Note that the "vector" referenced like this is not the well defined "angular momentum vector" of the whole spinning body. That vector is given by the "right-handed rule," whereby if you curl the fingers of your right hand in the direction of the rotation, you thumb points in the direction of the angular momentum vector.

This is another unique attribute of rotations and is reponsible for some bizarre properties of rotation, such as that a force applied against the vector results in motion that is displaced 90 degrees.

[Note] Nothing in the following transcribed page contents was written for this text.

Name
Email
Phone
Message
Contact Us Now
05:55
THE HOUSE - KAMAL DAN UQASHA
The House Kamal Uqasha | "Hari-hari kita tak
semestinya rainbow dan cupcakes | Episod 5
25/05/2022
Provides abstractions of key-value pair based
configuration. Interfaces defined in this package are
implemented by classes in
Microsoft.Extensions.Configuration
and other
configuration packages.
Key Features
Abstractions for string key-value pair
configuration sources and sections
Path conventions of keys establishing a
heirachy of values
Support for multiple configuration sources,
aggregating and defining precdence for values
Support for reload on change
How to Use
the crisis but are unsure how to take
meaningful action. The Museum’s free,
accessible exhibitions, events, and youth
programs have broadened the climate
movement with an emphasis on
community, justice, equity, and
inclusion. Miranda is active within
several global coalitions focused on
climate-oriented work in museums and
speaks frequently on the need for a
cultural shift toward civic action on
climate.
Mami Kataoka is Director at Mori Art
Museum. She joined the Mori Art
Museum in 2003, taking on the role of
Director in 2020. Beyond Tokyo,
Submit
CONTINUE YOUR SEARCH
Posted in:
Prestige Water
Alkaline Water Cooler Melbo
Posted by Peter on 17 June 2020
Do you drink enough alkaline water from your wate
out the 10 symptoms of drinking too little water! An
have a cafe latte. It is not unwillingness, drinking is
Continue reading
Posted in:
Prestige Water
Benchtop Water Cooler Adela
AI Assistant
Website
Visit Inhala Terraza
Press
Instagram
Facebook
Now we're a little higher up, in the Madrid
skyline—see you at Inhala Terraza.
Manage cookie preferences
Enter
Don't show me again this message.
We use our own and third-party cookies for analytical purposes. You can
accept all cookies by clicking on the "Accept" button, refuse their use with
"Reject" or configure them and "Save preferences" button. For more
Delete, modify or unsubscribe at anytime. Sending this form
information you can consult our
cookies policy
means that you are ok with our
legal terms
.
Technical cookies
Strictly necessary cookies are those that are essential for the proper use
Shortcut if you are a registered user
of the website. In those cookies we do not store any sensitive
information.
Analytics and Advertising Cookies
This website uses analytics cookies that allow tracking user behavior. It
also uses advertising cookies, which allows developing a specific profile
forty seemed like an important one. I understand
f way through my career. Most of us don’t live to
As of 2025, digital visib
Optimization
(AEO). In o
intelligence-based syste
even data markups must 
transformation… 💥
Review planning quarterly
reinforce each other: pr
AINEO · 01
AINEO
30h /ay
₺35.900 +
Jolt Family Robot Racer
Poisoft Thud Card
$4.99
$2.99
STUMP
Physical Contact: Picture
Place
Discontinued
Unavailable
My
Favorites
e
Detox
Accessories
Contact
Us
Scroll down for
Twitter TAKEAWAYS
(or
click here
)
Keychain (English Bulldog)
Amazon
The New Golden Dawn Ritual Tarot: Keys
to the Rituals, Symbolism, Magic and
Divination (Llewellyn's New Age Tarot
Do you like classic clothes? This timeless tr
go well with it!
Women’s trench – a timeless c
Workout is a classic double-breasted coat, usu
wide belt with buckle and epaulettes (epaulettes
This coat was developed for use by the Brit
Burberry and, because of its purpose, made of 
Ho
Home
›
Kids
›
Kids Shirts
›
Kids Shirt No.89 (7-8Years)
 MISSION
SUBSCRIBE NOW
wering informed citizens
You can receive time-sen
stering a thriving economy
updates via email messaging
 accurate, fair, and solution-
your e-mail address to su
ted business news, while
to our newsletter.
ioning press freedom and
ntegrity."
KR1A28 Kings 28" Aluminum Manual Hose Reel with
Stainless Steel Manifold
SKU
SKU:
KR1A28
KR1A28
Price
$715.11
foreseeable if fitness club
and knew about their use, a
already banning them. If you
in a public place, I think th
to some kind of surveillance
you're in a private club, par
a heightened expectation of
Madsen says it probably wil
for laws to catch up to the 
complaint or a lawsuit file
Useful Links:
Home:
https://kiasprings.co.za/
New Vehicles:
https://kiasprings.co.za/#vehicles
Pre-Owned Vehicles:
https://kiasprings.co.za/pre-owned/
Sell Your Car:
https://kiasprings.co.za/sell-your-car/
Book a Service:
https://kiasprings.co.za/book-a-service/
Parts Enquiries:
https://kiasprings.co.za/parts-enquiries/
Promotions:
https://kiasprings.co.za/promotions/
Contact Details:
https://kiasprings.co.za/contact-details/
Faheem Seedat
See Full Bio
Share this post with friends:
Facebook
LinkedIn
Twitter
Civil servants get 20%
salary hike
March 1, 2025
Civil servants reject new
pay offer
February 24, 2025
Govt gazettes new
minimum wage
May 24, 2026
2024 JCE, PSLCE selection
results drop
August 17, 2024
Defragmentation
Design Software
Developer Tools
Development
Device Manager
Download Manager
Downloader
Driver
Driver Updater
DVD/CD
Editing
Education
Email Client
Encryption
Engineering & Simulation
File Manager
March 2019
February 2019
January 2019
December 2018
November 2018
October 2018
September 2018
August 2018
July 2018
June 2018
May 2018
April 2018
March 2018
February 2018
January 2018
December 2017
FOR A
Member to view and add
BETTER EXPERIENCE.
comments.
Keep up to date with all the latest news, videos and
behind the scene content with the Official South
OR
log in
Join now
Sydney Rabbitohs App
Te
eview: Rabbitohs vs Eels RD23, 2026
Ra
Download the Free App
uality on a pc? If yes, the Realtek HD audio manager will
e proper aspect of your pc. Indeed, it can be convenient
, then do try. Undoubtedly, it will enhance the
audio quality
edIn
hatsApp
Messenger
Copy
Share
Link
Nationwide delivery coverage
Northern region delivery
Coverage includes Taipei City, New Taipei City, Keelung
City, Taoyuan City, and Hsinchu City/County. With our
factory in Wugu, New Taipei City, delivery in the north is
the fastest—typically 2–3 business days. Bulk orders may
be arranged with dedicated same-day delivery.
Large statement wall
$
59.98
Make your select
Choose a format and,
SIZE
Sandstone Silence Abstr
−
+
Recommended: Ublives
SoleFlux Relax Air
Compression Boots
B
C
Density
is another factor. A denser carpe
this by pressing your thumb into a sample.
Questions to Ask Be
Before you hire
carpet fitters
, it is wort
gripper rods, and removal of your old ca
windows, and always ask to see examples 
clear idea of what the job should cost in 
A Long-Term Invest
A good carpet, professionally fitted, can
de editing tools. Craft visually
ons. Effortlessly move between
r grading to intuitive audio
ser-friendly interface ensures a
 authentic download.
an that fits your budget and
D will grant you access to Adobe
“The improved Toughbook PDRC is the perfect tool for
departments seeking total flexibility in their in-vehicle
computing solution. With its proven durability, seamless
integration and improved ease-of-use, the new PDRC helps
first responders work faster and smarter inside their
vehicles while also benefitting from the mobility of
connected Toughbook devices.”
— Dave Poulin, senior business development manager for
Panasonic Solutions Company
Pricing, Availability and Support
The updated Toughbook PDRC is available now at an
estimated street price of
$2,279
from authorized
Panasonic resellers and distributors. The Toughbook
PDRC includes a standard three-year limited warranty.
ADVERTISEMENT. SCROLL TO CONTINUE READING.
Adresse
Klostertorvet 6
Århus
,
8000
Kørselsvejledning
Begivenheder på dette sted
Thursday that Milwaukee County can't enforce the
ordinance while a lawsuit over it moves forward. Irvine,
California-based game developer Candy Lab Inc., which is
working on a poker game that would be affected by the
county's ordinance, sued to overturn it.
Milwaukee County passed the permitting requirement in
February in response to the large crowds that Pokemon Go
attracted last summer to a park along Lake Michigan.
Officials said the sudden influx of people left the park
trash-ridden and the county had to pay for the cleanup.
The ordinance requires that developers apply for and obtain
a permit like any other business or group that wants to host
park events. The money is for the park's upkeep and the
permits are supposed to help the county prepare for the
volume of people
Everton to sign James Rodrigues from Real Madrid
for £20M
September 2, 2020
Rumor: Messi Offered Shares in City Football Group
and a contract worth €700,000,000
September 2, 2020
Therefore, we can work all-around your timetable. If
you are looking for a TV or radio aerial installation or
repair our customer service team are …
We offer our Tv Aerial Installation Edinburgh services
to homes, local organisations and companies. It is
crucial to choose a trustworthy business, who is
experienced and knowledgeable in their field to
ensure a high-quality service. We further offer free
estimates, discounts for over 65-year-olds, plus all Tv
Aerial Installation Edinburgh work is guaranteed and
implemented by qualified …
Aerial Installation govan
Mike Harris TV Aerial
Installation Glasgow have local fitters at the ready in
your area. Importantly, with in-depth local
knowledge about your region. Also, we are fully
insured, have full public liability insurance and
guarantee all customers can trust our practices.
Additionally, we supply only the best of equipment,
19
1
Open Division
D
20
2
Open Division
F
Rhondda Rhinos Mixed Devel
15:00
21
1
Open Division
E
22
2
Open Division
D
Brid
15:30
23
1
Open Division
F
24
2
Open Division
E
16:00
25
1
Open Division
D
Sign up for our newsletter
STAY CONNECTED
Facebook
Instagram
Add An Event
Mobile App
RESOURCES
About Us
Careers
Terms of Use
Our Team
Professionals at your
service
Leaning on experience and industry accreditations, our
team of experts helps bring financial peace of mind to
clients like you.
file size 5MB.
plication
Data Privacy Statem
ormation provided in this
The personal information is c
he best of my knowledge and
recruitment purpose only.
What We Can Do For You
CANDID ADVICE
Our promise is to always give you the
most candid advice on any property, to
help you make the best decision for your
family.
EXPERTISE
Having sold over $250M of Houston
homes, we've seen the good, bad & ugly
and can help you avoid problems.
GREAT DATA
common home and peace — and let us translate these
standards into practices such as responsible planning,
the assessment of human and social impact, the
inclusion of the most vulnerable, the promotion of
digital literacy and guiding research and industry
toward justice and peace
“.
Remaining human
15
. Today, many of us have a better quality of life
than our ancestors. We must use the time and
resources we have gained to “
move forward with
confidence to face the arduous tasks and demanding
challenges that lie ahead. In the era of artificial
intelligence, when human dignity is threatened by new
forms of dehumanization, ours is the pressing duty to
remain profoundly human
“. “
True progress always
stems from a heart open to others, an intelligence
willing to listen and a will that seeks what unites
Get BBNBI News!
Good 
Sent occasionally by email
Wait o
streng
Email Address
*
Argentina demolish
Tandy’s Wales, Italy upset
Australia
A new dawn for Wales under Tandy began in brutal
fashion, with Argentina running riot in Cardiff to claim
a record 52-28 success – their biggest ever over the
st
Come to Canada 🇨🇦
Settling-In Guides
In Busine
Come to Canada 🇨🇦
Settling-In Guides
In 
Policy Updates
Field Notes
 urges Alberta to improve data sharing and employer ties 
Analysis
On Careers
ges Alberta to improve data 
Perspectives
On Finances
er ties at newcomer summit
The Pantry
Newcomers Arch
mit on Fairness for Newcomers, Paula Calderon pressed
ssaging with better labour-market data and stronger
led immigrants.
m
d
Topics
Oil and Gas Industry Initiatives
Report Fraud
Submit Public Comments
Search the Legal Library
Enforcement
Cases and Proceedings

This is what happens with gyroscopes and, consequently, something as humble as bicycle wheels. A moving bicycle will not fall over because the force of gravity applied against the wheel is displaced away from the vertical.

As a child learning to ride a bicycle, my father did not think, or know, to tell me that my moving bicycle could not fall over if I steered a steady course. I did not understand what was happening until learning physics years later.

Instead, the reference to the "vector" above is to the ordinary vector associated with the inertia of any parts of a rotating body. As the body spins, this vector is continually changing direction.

If we reduce space to two dimensions, a rotating body in space-time will describe a spiral in the temporal dimension. Our graphs here are space in one dimension, so that we see rotation describing a waving line in space-time.

This periodicity should remind us of the mathematics of periodicity, which involves imaginary numbers. The value of imaginary numbers is evident in this circumstance alone. The strangeness of imaginary numbers matches, no less, the strangeness we see in rotation as an acceleration that enjoys interial momentum, which means that the weight induced by spin requires no expenditure of energy.